#### [Saved entries]
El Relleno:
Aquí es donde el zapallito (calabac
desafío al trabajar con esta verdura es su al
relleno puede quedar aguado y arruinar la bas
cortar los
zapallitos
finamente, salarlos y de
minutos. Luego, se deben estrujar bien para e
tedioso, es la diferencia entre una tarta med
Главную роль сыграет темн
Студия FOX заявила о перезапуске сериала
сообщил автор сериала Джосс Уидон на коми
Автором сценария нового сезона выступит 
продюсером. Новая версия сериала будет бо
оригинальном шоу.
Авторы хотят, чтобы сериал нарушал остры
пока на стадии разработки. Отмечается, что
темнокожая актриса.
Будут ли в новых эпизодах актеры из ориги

---

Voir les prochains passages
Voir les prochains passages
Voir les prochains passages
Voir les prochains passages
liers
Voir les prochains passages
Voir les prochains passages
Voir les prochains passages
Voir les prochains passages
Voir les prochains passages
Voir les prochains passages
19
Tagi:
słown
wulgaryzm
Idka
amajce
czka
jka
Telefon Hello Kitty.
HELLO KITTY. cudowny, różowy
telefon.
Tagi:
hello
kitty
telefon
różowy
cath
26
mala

* * *

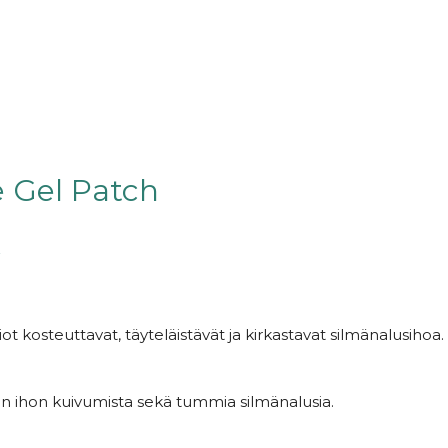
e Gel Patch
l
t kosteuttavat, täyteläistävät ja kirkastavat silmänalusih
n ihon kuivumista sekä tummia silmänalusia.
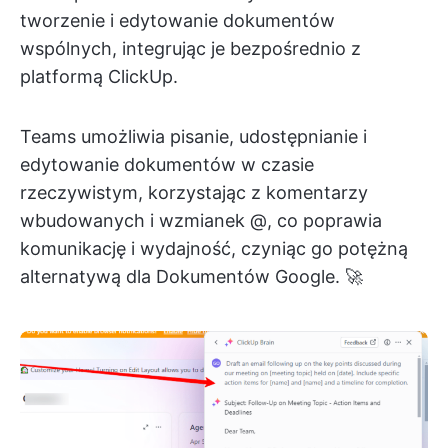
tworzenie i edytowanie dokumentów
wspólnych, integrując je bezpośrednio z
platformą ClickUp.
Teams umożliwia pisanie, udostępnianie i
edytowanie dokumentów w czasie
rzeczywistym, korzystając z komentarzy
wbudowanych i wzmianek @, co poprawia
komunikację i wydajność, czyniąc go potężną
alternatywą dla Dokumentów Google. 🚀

#### [Aim of the task]
Your response should be made up of the lines in the data that contain the word "edytowanie".

#### [Result of the exercise]
tworzenie i edytowanie dokumentów
edytowanie dokumentów w czasie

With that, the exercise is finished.